→ **ASSIGNED TASK**:
"pur verzehrt" appears in one line; retype that line and all lines following it through the end of the records, with nothing left out or added.

### GIVEN INFORMATION ###

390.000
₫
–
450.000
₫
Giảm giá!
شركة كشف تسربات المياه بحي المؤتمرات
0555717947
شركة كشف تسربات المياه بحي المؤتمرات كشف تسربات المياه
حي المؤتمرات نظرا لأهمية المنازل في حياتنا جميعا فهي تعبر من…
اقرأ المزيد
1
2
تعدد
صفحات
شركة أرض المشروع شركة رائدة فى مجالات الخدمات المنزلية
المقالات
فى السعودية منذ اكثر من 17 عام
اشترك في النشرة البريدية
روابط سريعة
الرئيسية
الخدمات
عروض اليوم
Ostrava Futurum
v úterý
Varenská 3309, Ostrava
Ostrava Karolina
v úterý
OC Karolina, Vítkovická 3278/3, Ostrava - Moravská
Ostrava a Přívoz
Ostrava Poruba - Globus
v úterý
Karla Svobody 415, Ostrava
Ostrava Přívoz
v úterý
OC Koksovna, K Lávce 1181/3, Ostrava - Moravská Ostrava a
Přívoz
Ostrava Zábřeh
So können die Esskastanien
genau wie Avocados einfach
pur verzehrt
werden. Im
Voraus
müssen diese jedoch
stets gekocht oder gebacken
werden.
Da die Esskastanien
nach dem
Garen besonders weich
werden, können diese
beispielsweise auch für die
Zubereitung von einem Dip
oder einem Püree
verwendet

###

→ **EXPECTED ANSWER**:
pur verzehrt
werden. Im
Voraus
müssen diese jedoch
stets gekocht oder gebacken
werden.
Da die Esskastanien
nach dem
Garen besonders weich
werden, können diese
beispielsweise auch für die
Zubereitung von einem Dip
oder einem Püree
verwendet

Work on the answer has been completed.